Moby Dick; Or, The Whale

Vor Jahren, als ich mich arm und ziellos an Land befand, beschloss ich, in See zu stechen und die Wasserwelt zu betrachten.

Melville, Herman 2001 204 min

Nennt mich Ismaël. Vor Jahren, als ich mich arm und ziellos an Land befand, beschloss ich, in See zu stechen und die Wasserwelt zu betrachten. Dies ist meine Methode, Melancholie zu heilen und mein Blut zu regulieren. Immer wenn mein Mund grimmig wird oder meine Seele sich anfühlt wie ein feuchter, trüber November, weiß ich, dass es Zeit ist zu gehen. Der Drang wird unwiderstehlich, wenn ich vor Särgen und Lagerhäusern verharre, Beerdigungen folge oder einen manischen Impuls verspüre, Hüte auf der Straße herunterzuschlagen. In See zu stechen ist meine Alternative zum Selbstmord. Während Cato mit einem Schwung sein Schwert fiel, besteige ich leise ein Schiff. Dieser Impuls ist nicht einzigartig; fast alle Menschen spüren einen magnetischen Zug zum Ozean.

Er untersuchte seinen Sarg mit bedächtiger Aufmerksamkeit, dann ordnete er seine Habseligkeiten darin an: Harpuneneisen, Paddel, Keks, Wasserflasche, einen Beutel Ladungslehm, Segeltuchkopfkissen. Er bat, in das Innere gehoben zu werden, schmiegte sich mit Yojo an die Brust gedrückt, und ließ den Deckel schließen. Sein gefasstes Gesicht durch die offene Kopföffnung sichtbar, murmelte er Zustimmung.

Pip erschien an der Seite des Sarges, Tambourin in der Hand, schluchzend.
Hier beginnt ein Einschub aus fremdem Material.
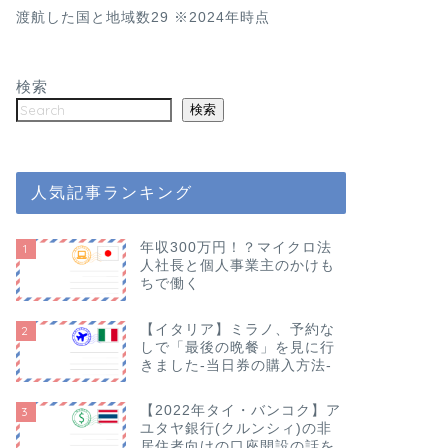
渡航した国と地域数29 ※2024年時点
検索
検索
人気記事ランキング
年収300万円！？マイクロ法
1
人社長と個人事業主のかけも
ちで働く
【イタリア】ミラノ、予約な
2
しで「最後の晩餐」を見に行
きました-当日券の購入方法-
【2022年タイ・バンコク】ア
3
ユタヤ銀行(クルンシィ)の非
居住者向けの口座開設の話を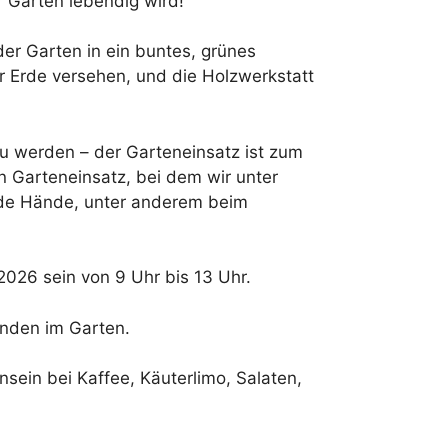
r Garten lebendig wird!
der Garten in ein buntes, grünes
r Erde versehen, und die Holzwerkstatt
u werden – der Garteneinsatz ist zum
 Garteneinsatz, bei dem wir unter
nde Hände, unter anderem beim
026 sein von 9 Uhr bis 13 Uhr.
nden im Garten.
sein bei Kaffee, Käuterlimo, Salaten,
Er bat Queequeg, den vermissten Pip in den süßen Antillen zu suchen, dann schwoll sein Wahnsinn zu einem wilden Trauermarsch an – Queequeg stirbt als Held! –, der sich in Selbstverachtung wandelte, als Pip sein eigenes Feigwerden verdammte. Starbuck sah in diesem Wahnsinn einen himmlischen Beweis. Die ganze Zeit über lag Queequeg mit geschlossenen Augen, träumend.

Dann, als er alle Vorbereitungen für den Tod getroffen hatte, erholte sich Queequeg plötzlich. Er hatte sich an eine unerledigte Pflicht an Land erinnert; er hatte seine Meinung über das Sterben geändert. Zu leben oder zu sterben war eine Frage des souveränen Willens – bloße Krankheit konnte einen Mann nicht töten, der entschlossen ist zu leben. Innerhalb weniger Tage streckte er sich, gähnte, sprang in sein Boot und richtete seine Harpune, für den Kampf wieder tauglich erklärt.

Der Sarg wurde zur Seekiste. Queequeg schnitt seinen Deckel mit grotesken Figuren, kopiert von seiner eigenen Tätowierung – jenem Hieroglyphensystem, das ein Prophet seiner Insel eingeritzt hatte, eine vollständige Theorie von Himmel und Erde, auf lebendiger Haut geschrieben. Er trug ein Rätsel, das er nicht lesen konnte, eine Pergamentrolle, deren Geheimnisse ungelöst verfaulen würden. Ahab, der ihn beobachtete, rief angesichts der teuflischen Tantalisierung der Götter aus.

Die Pequod betritt den Pazifik, wo Ishmaels jugendliches Sehnen in Gewässern Erfüllung findet, die er als das zentrale Herz der Welt verehrt – eine träumende Weide, wo Seelen unter ewigen Wogen ruhen. Ahab steht starr am Mast, ein Nasenloch fängt Bashee-Moschus ein, während das andere pazifischen Salz zieht, sein Geist einzig auf den Weißen Wal gerichtet. Nun auf den letzten Gewässern, die sich dem japanischen Jagdgebiet nähern, presst er die Lippen zusammen, die Adern schwellen, und selbst im Schlaf schreit er: Der Weiße Wal speit dickes Blut.

Perth besorgt seine Deck-Schmiede mit geduldiger, schweigender Arbeit, flickt die Harpunen der Crew, während sein Hammer die schwere Rhythmik eines längst gebrochenen Herzens widerspiegelt. Sein schlurfender, ungleichmäßiger Gang erregt die Fragen der Matrosen, bis er nachgibt und ihnen erzählt, wie er hierherkam.